*What to work on*
What is needed is an exact repeat of the entries, with no pictures in it.

[Records from a data source]
════

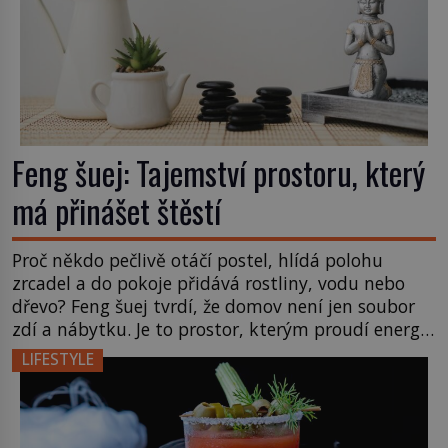
Feng šuej: Tajemství prostoru, který
má přinášet štěstí
Proč někdo pečlivě otáčí postel, hlídá polohu
zrcadel a do pokoje přidává rostliny, vodu nebo
dřevo? Feng šuej tvrdí, že domov není jen soubor
zdí a nábytku. Je to prostor, kterým proudí energie
čchi a jeho uspořádání může ovlivňovat, jak se v
LIFESTYLE
něm člověk cítí. Feng šuej má kořeny ve staré Číně
a jeho historie […]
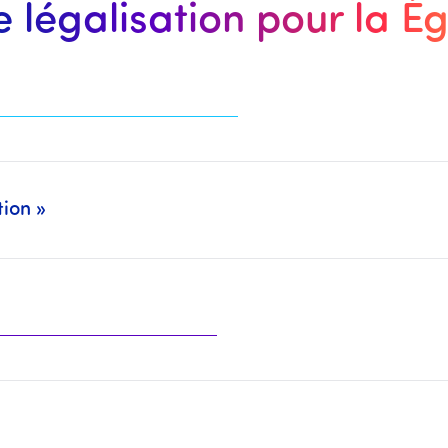
e légalisation pour la É
tion »
deux Packs séparément (Légalisation : CCI Paris, MEAE, Cour d’Appel, … + Traduction/CCFA : Traducteurs Assermentés, CC Franco-Arabe, …).
 organismes mentionnés plus haut.
traduire ainsi que la traduction à effectuer.
 il sera alors nécessaire d'
effectuer le compléme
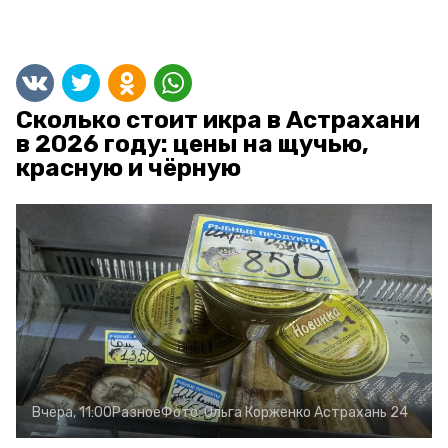
Сколько стоит икра в Астрахани
в 2026 году: цены на щучью,
красную и чёрную
Вчера, 11:00
Разное
Фото:
Ольга Корженко
Астрахань 24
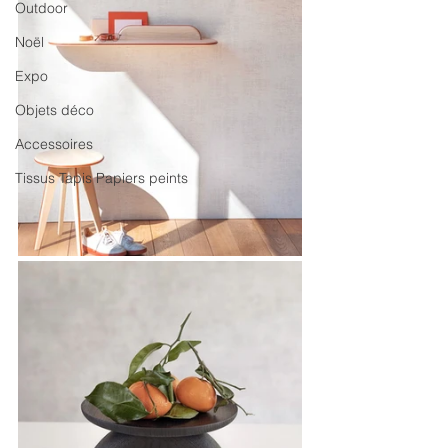
Outdoor
Noël
Expo
Objets déco
Accessoires
Tissus Tapis Papiers peints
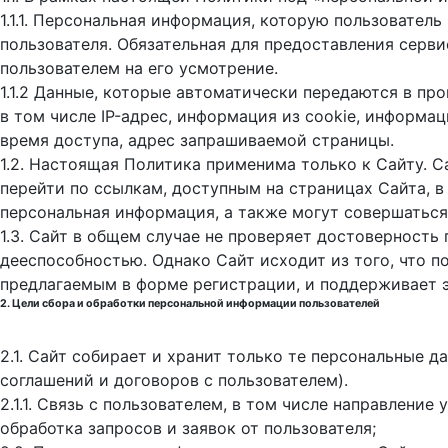
1.1.1. Персональная информация, которую пользовател
пользователя. Обязательная для предоставления серв
пользователем на его усмотрение.
1.1.2 Данные, которые автоматически передаются в пр
в том числе IP-адрес, информация из cookie, информа
время доступа, адрес запрашиваемой страницы.
1.2. Настоящая Политика применима только к Сайту. С
перейти по ссылкам, доступным на страницах Сайта, в
персональная информация, а также могут совершаться
1.3. Сайт в общем случае не проверяет достоверность
дееспособностью. Однако Сайт исходит из того, что 
предлагаемым в форме регистрации, и поддерживает 
2. Цели сбора и обработки персональной информации пользователей
2.1. Сайт собирает и хранит только те персональные 
соглашений и договоров с пользователем).
2.1.1. Связь с пользователем, в том числе направлени
обработка запросов и заявок от пользователя;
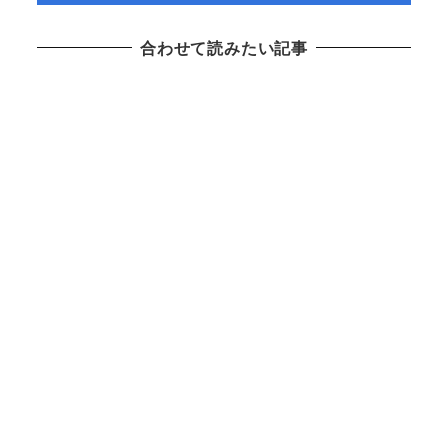
合わせて読みたい記事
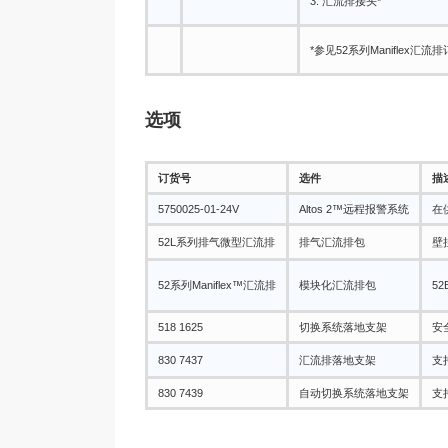
3: 汇流排接头*
*参见52系列Maniflex汇
选项
订货号
选件
描
5750025-01-24V
Altos 2™远程报警系统
在
52L系列排气微型汇流排
排气汇流排包
壁
52系列Maniflex™汇流排
模块化汇流排包
5
518 1625
切换系统落地支架
安
830 7437
汇流排落地支架
支
830 7439
自动切换系统落地支架
支持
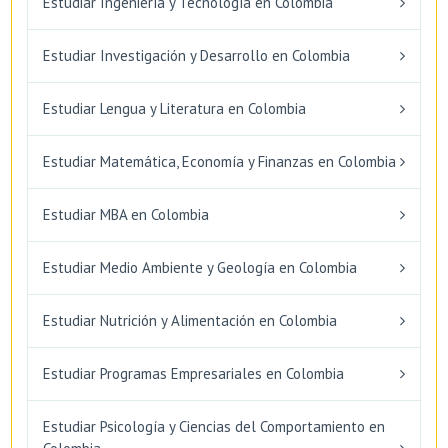
Estudiar Ingeniería y Tecnología en Colombia
Estudiar Investigación y Desarrollo en Colombia
Estudiar Lengua y Literatura en Colombia
Estudiar Matemática, Economía y Finanzas en Colombia
Estudiar MBA en Colombia
Estudiar Medio Ambiente y Geología en Colombia
Estudiar Nutrición y Alimentación en Colombia
Estudiar Programas Empresariales en Colombia
Estudiar Psicología y Ciencias del Comportamiento en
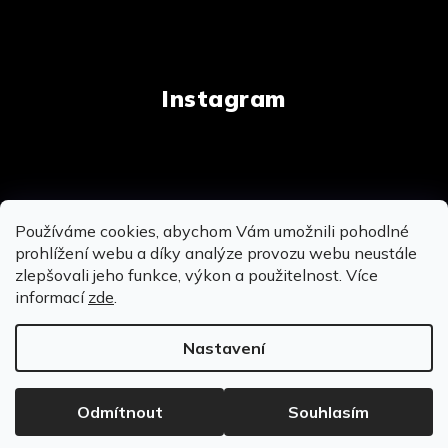
Instagram
Copyright 2026
AnalogStore.cz
. Všechna práva
Používáme cookies, abychom Vám umožnili pohodlné
vyhrazena.
Upravit nastavení cookies
prohlížení webu a díky analýze provozu webu neustále
zlepšovali jeho funkce, výkon a použitelnost. Více
informací
zde
.
Vytvořil Shoptet
&
&
Nastavení
OSOBNĚ SE MŮŽEME POTKAT NA PRODEJNĚ V
BROUMOVĚ - MÍROVÉ NÁMĚSTÍ 104
Odmítnout
Souhlasím
KUDY K NÁM?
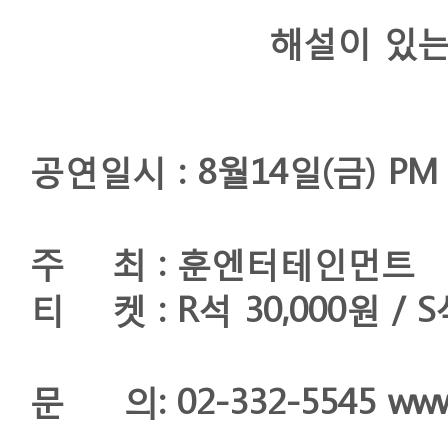
해설이 있는
공연일시 : 8월14일(금) PM 
주 최 : 훈엔터테인먼트
티 켓 : R석 30,000원 / S
문 의: 02-332-5545
www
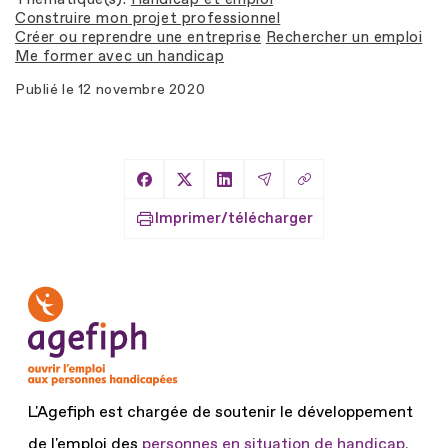
Construire mon projet professionnel
Créer ou reprendre une entreprise
Rechercher un emploi
Me former avec un handicap
Publié le
12 novembre 2020
Copier le lien
Partager sur Facebook
Partager sur X
Partager sur LinkedIn
Partager par Email
Imprimer/télécharger
L'Agefiph est chargée de soutenir le développement
de l'emploi des
personnes en situation de handicap.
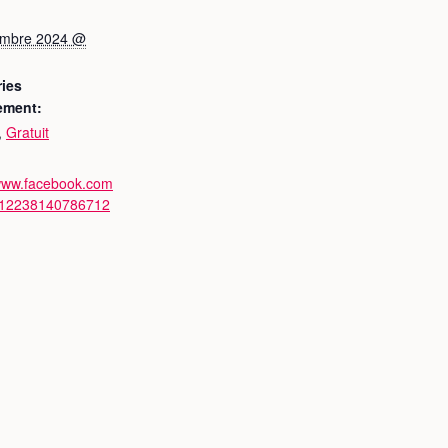
embre 2024 @
ies
ement:
,
Gratuit
/www.facebook.com
/12238140786712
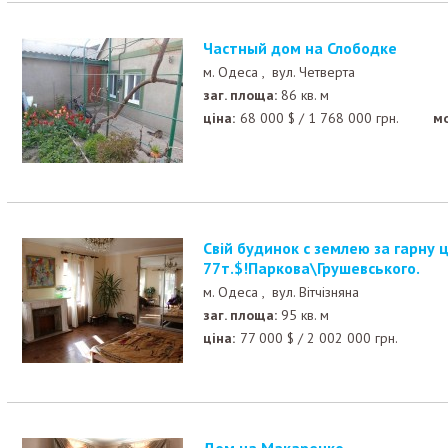
Частный дом на Слободке
м. Одеса ,
вул. Четверта
заг. площа:
86 кв. м
ціна:
68 000
$
/
1 768 000
грн.
м
Свій будинок с землею за гарну ціну! Була 87т$ тепер
77т.$!Паркова\Грушевського.
м. Одеса ,
вул. Вітчізняна
заг. площа:
95 кв. м
ціна:
77 000
$
/
2 002 000
грн.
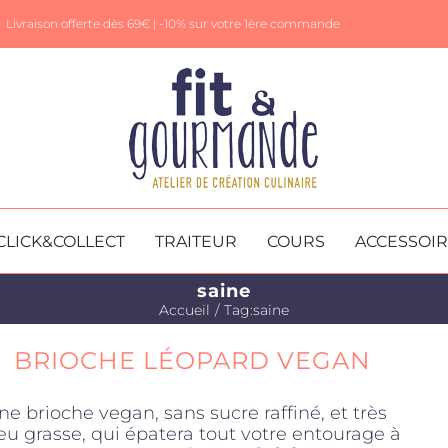
Livraison offerte dès 69€ |
-10% sur votre 1ère commande
CLICK&COLLECT
TRAITEUR
COURS
ACCESSOI
saine
Accueil
Tag:
saine
BRIOCHE LÉOPARD VEGAN
ne brioche vegan, sans sucre raffiné, et très
eu grasse, qui épatera tout votre entourage à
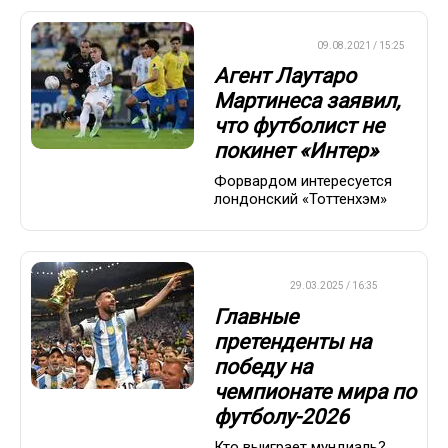
ЕВРОФУТБОЛ
09.08.2021 / 15:25
Агент Лаутаро
Мартинеса заявил,
что футболист не
покинет «Интер»
Форвардом интересуется
лондонский «Тоттенхэм»
ФУТБОЛ
29.03.2025 / 16:35
Главные
претенденты на
победу на
чемпионате мира по
футболу-2026
Кто выиграет мундиаль?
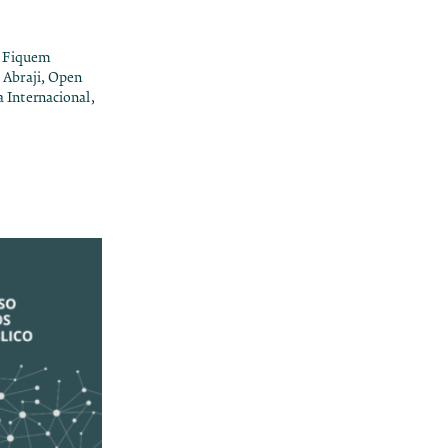
 e Fiquem
 Abraji, Open
 Internacional,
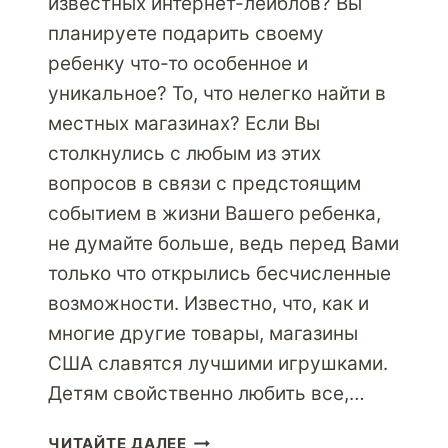
известных интернет-лейблов? Вы
планируете подарить своему
ребенку что-то особенное и
уникальное? То, что нелегко найти в
местных магазинах? Если Вы
столкнулись с любым из этих
вопросов в связи с предстоящим
событием в жизни Вашего ребенка,
не думайте больше, ведь перед Вами
только что открылись бесчисленные
возможности. Известно, что, как и
многие другие товары, магазины
США славятся лучшими игрушками.
Детям свойственно любить все,…
НАЙДИТЕ
ЧИТАЙТЕ ДАЛЕЕ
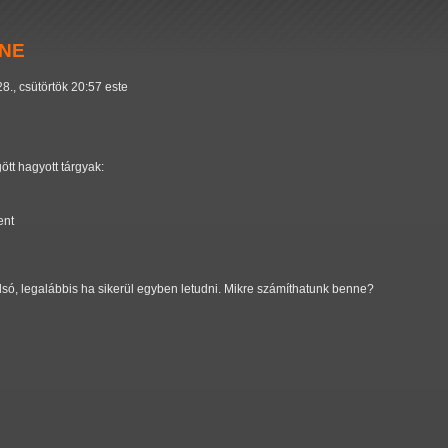
ONE
28., csütörtök 20:57 este
t hagyott tárgyak:
ent
olsó, legalábbis ha sikerül egyben letudni. Mikre számíthatunk benne?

════

*Answer to the exercise*
Feng šuej: Tajemství prostoru, který
má přinášet štěstí
Proč někdo pečlivě otáčí postel, hlídá polohu
zrcadel a do pokoje přidává rostliny, vodu nebo
dřevo? Feng šuej tvrdí, že domov není jen soubor
zdí a nábytku. Je to prostor, kterým proudí energie
čchi a jeho uspořádání může ovlivňovat, jak se v
LIFESTYLE
něm člověk cítí. Feng šuej má kořeny ve staré Číně
a jeho historie […]
e légalisation pour la É
tion »
deux Packs séparément (Légalisation : CCI Paris, MEAE, Cour d’Appel, … + Traduction/CCFA : Traducteurs Assermentés, CC Franco-Arabe, …).
 organismes mentionnés plus haut.
traduire ainsi que la traduction à effectuer.
 il sera alors nécessaire d'
effectuer le compléme
Сколько стоит икра в Астрахани
в 2026 году: цены на щучью,
красную и чёрную
Вчера, 11:00
Разное
Фото:
Ольга Корженко
Астрахань 24
Outdoor
Noël
Expo
Objets déco
Accessoires
Tissus Tapis Papiers peints
1.1.1. Персональная информация, которую пользовател
пользователя. Обязательная для предоставления серв
пользователем на его усмотрение.
1.1.2 Данные, которые автоматически передаются в пр
в том числе IP-адрес, информация из cookie, информа
время доступа, адрес запрашиваемой страницы.
1.2. Настоящая Политика применима только к Сайту. С
перейти по ссылкам, доступным на страницах Сайта, в
персональная информация, а также могут совершаться
1.3. Сайт в общем случае не проверяет достоверность
дееспособностью. Однако Сайт исходит из того, что 
предлагаемым в форме регистрации, и поддерживает 
2. Цели сбора и обработки персональной информации пользователей
2.1. Сайт собирает и хранит только те персональные 
соглашений и договоров с пользователем).
2.1.1. Связь с пользователем, в том числе направлени
обработка запросов и заявок от пользователя;
合わせて読みたい記事
3: 汇流排接头*
*参见52系列Maniflex汇
选项
订货号
选件
描
5750025-01-24V
Altos 2™远程报警系统
在
52L系列排气微型汇流排
排气汇流排包
壁
52系列Maniflex™汇流排
模块化汇流排包
5
518 1625
切换系统落地支架
安
830 7437
汇流排落地支架
支
830 7439
自动切换系统落地支架
支持
Estudiar Ingeniería y Tecnología en Colombia
Estudiar Investigación y Desarrollo en Colombia
Estudiar Lengua y Literatura en Colombia
Estudiar Matemática, Economía y Finanzas en Colombia
Estudiar MBA en Colombia
Estudiar Medio Ambiente y Geología en Colombia
Estudiar Nutrición y Alimentación en Colombia
Estudiar Programas Empresariales en Colombia
Estudiar Psicología y Ciencias del Comportamiento en
Instagram
Copyright 2026
AnalogStore.cz
. Všechna práva
Používáme cookies, abychom Vám umožnili pohodlné
vyhrazena.
Upravit nastavení cookies
prohlížení webu a díky analýze provozu webu neustále
zlepšovali jeho funkce, výkon a použitelnost. Více
informací
zde
.
Vytvořil Shoptet
&
&
Nastavení
OSOBNĚ SE MŮŽEME POTKAT NA PRODEJNĚ V
BROUMOVĚ - MÍROVÉ NÁMĚSTÍ 104
Odmítnout
Souhlasím
KUDY K NÁM?
해설이 있는
공연일시 : 8월14일(금) PM 
주 최 : 훈엔터테인먼트
티 켓 : R석 30,000원 / S
문 의: 02-332-5545
www
Construire mon projet professionnel
Créer ou reprendre une entreprise
Rechercher un emploi
Me former avec un handicap
Publié le
12 novembre 2020
Copier le lien
Partager sur Facebook
Partager sur X
Partager sur LinkedIn
Partager par Email
Imprimer/télécharger
L'Agefiph est chargée de soutenir le développement
de l'emploi des
personnes en situation de handicap.
embre 2024 @
ies
ement:
,
Gratuit
/www.facebook.com
/12238140786712
Частный дом на Слободке
м. Одеса ,
вул. Четверта
заг. площа:
86 кв. м
ціна:
68 000
$
/
1 768 000
грн.
м
Свій будинок с землею за гарну ціну! Була 87т$ тепер
77т.$!Паркова\Грушевського.
м. Одеса ,
вул. Вітчізняна
заг. площа:
95 кв. м
ціна:
77 000
$
/
2 002 000
грн.
Livraison offerte dès 69€ |
-10% sur votre 1ère commande
CLICK&COLLECT
TRAITEUR
COURS
ACCESSOI
saine
Accueil
Tag:
saine
BRIOCHE LÉOPARD VEGAN
ne brioche vegan, sans sucre raffiné, et très
eu grasse, qui épatera tout votre entourage à
ЕВРОФУТБОЛ
09.08.2021 / 15:25
Агент Лаутаро
Мартинеса заявил,
что футболист не
покинет «Интер»
Форвардом интересуется
лондонский «Тоттенхэм»
ФУТБОЛ
29.03.2025 / 16:35
Главные
претенденты на
победу на
чемпионате мира по
футболу-2026
Кто выиграет мундиаль?
 e Fiquem
 Abraji, Open
 Internacional,
известных интернет-лейблов? Вы
планируете подарить своему
ребенку что-то особенное и
уникальное? То, что нелегко найти в
местных магазинах? Если Вы
столкнулись с любым из этих
вопросов в связи с предстоящим
событием в жизни Вашего ребенка,
не думайте больше, ведь перед Вами
только что открылись бесчисленные
возможности. Известно, что, как и
многие другие товары, магазины
США славятся лучшими игрушками.
Детям свойственно любить все,…
НАЙДИТЕ
ЧИТАЙТЕ ДАЛЕЕ
ONE
28., csütörtök 20:57 este
t hagyott tárgyak:
ent
olsó, legalábbis ha sikerül egyben letudni. Mikre számíthatunk benne?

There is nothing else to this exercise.